Wednesday, November 6, 2019

How do I survive Islamophobia

 [A couple of days back, someone on Twitter posed the question- “With so many negative messages being bombarded at them, how do some Hindus not fall victim to Islamophobia? How do they manage to insulate themselves against hate? I thought the question was slightly misplaced, because not giving in to hatred should be the norm, and not something that is celebrated. However, it did lead to a fair bit of introspection, and this is the slightly self-indulgent reply I came up with.]

How do I survive Islamophobia? Why do I not give in to hate? How do I find the strength (like many others) to stand up for what is right?

With so many people, especially in India, giving in to Islamophobia, or at least normalising it, the questions seem like important ones. But for me, the answer is simple. I consistently speak up against Islamophobia because that is who I was brought up to be.

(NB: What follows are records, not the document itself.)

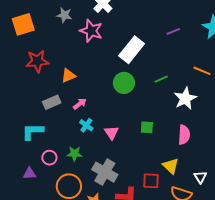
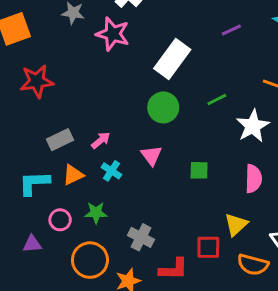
orange triangle: (68, 76) -> (73, 175), moved
pink triangle: (111, 133) -> (151, 156), moved
yellow triangle: (171, 166) -> (236, 225), turned 36
gray cross: (105, 172) -> (141, 237), size x0.7

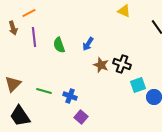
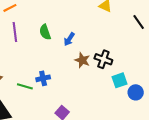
green semicircle: (59, 45) -> (45, 32), moved
blue cross: (70, 96) -> (43, 78), moved, turned -32

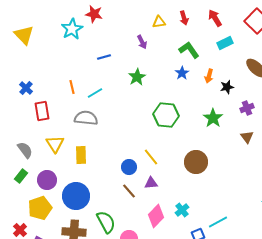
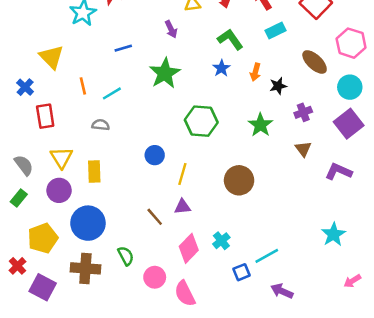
yellow triangle: (24, 35) -> (51, 57), moved
green star: (137, 77) -> (165, 73), size x1.4
gray semicircle: (86, 118) -> (101, 125), size x0.6
yellow line: (151, 157) -> (182, 174), turned 54
blue circle: (129, 167) -> (155, 155), moved
purple circle: (47, 180) -> (59, 190), moved
green semicircle: (106, 222) -> (126, 256), size x0.7

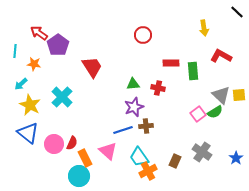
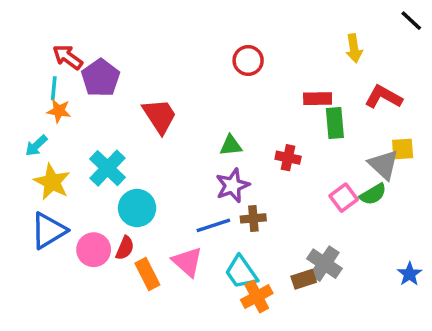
cyan line: (15, 51) -> (54, 88), moved
red rectangle: (171, 63) -> (318, 99), moved
red cross: (158, 88) -> (288, 158), moved
yellow square: (239, 95) -> (403, 149), moved
blue triangle: (28, 133) -> (49, 231), turned 50
gray cross: (202, 152) -> (324, 264), moved
brown rectangle: (175, 161) -> (304, 279), turned 48
cyan circle: (79, 176) -> (137, 208), moved

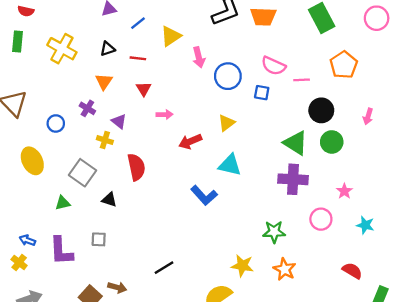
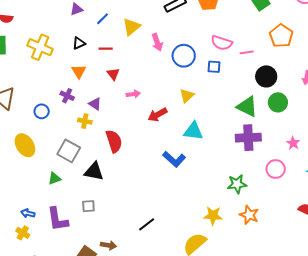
black triangle: (109, 200) -> (94, 171), size x1.5

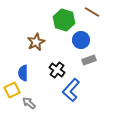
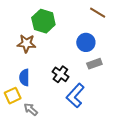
green hexagon: (64, 20) -> (43, 21), moved
brown star: (36, 42) -> (26, 43), moved, turned 30

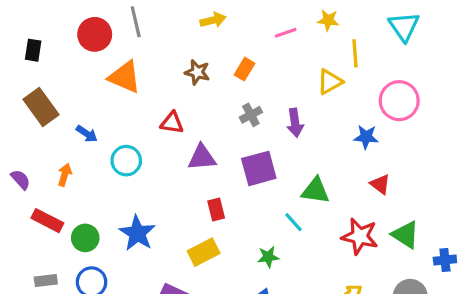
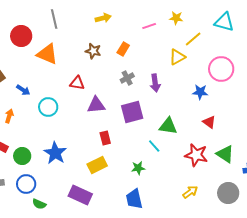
cyan triangle: (404, 26) -> (224, 22), turned -40
red circle: (95, 34) -> (21, 36), moved
yellow line: (355, 53) -> (193, 39), turned 54

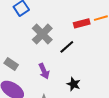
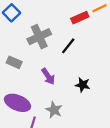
gray cross: (42, 34) -> (39, 37), turned 30
gray rectangle: (11, 64) -> (14, 62), moved

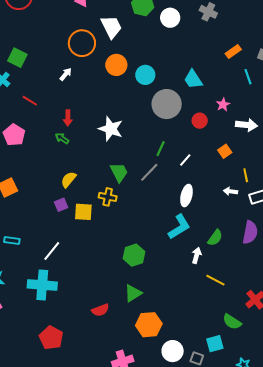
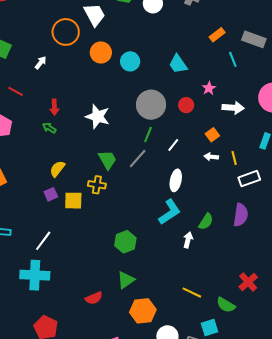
white arrow: (66, 74) -> (41, 63), moved
gray circle: (167, 104) -> (151, 105), moved
white arrow: (230, 191) -> (211, 157), moved
yellow line: (215, 280) -> (192, 293), moved

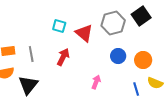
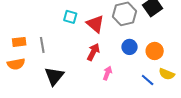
red arrow: (63, 57) -> (93, 52), moved
black triangle: (28, 85) -> (54, 76), moved
blue line: (136, 89) -> (148, 80), turned -32

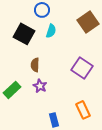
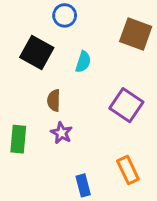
brown square: (88, 22) -> (136, 34), turned -35
cyan semicircle: (51, 31) -> (83, 62), moved
green rectangle: (12, 90) -> (18, 139), turned -42

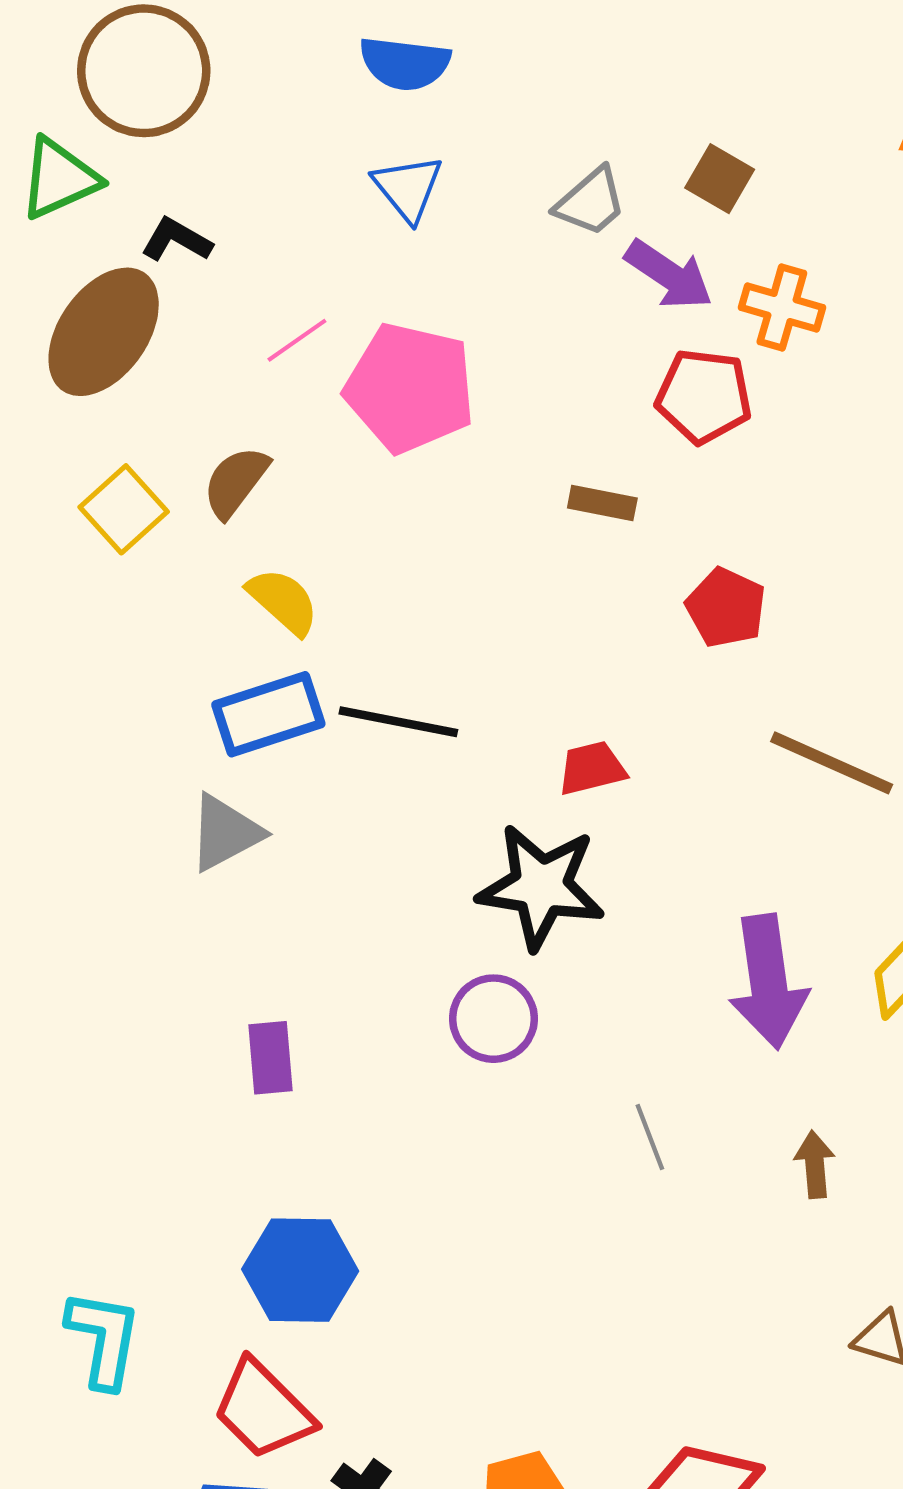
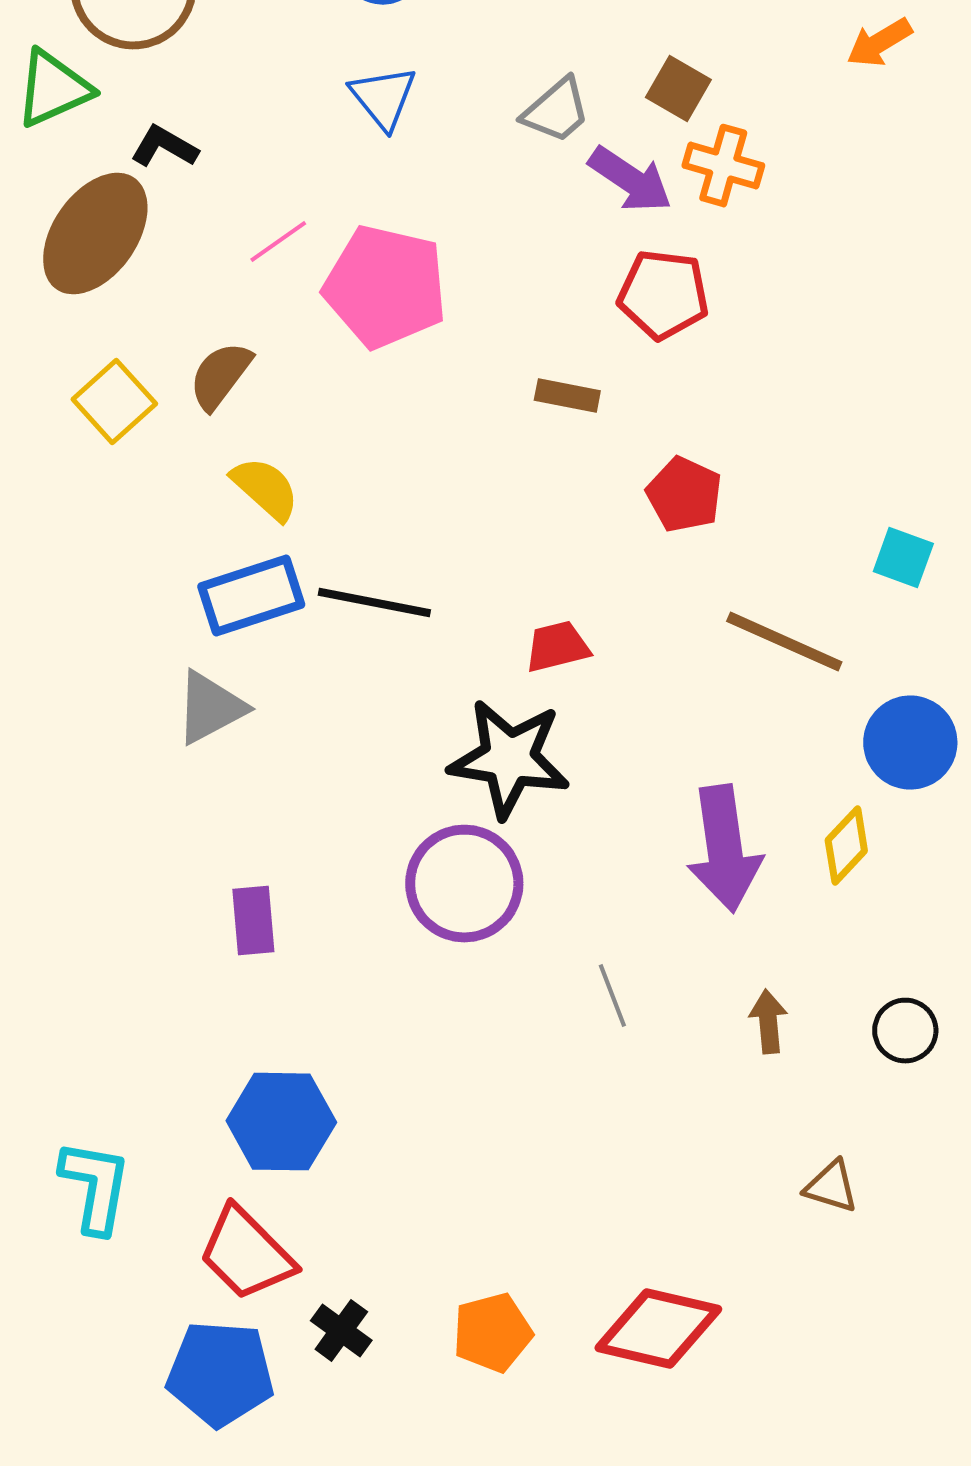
orange cross: (782, 308) -> (723, 166), moved
purple circle: (493, 1019) -> (464, 884), size x1.4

The Hinduism I inherited was an all inclusive one. Both my grandmothers were ritualistic Hindus, but their religion had space for other faiths. In her Kanjeevaram madisar and vaira mookuti, one grandmother would visit Nagore Darga and Velankanni Church with the same faith as she would any temple. In all the years that she lived in Bombay, the other grandmother never once missed the Wednesday Novena at Mahim Church. She went to Mahalakshi Temple every Friday, and always stopped at Haji Ali on the way back. To both my grandmothers, every system of faith and worship could find place in their lives. Once I asked my grandmother why she had a picture of Jesus and Mary in her shrine. Her answer was simple. Mariamman is a Mother Goddess who looks after her children. A role had been assigned to her. That is the Hinduism I inherited. A religion of co-existence. When you grow up with a faith that encompasses all humanity, it is hard to relate to assertions that Hinduism “khatre me hai”. My Krishna is sneaking Amul butter out of my fridge; my Saraswati is borrowing my books and making notes on the margins. Neither of them care about a temple; they are everywhere. Nobody can take them away from me. My faith will be mine always.

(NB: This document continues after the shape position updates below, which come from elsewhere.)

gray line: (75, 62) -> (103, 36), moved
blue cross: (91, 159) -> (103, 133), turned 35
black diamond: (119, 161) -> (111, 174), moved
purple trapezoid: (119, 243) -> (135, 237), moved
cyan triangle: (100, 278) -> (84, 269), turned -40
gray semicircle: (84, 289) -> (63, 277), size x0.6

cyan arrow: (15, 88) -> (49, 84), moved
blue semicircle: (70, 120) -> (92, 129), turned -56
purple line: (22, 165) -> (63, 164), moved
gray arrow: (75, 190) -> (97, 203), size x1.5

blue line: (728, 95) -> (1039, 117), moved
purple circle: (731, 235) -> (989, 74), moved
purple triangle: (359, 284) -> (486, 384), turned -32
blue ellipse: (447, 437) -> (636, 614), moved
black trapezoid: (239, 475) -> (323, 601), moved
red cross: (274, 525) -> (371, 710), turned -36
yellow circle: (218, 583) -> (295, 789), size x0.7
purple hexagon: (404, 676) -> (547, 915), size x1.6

When I am fed Islamophobic bigotry by family or friends, I just feel sorry for them. Why did they trade their all-encompassing religion for the narrow one of bigotry and hate? Love fills you with joy, why choose hate? Earlier, it used to hurt when openly bigoted statements were uttered. But I have trained myself to ignore them. The statements merely expose how little love the people uttering them have in their hearts.

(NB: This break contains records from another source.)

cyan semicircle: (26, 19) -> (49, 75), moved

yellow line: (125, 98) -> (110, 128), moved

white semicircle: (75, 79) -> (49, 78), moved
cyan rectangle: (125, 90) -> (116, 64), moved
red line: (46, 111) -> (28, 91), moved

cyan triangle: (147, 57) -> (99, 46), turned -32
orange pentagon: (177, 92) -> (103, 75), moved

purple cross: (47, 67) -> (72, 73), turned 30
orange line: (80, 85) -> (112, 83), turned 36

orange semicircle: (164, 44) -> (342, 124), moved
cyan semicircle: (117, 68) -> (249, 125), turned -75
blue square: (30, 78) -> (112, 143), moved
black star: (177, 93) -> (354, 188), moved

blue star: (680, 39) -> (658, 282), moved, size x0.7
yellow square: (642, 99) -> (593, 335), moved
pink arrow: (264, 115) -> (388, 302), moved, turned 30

For me, not giving in to Islamophobia is easy. Speaking up against it is harder. Islamophobes do not differentiate between handles; a Hindu speaking up against Islamophobia is attacked and trolled as much as a Muslim. I have been called anti-national, unpatriotic, and jehadi. I have been asked go to Pakistan (why nobody sends me to New Zealand, is beyond me), and to join the ISIS; both of which I have declined to do.

Sometimes, people throw random facts at you, and ask you to defend them. You are asked to explain quotes that are taken out of context. Worst of all, sometimes Muslims themselves turn against you, and insinuate that your concern is superficial. Most of these issues are not unique to Hindus; anyone taking a stand against Islamophobia is subject to them. It is particularly bad when you are attacked by a pack of trolls, and some encounters leave you physically drained.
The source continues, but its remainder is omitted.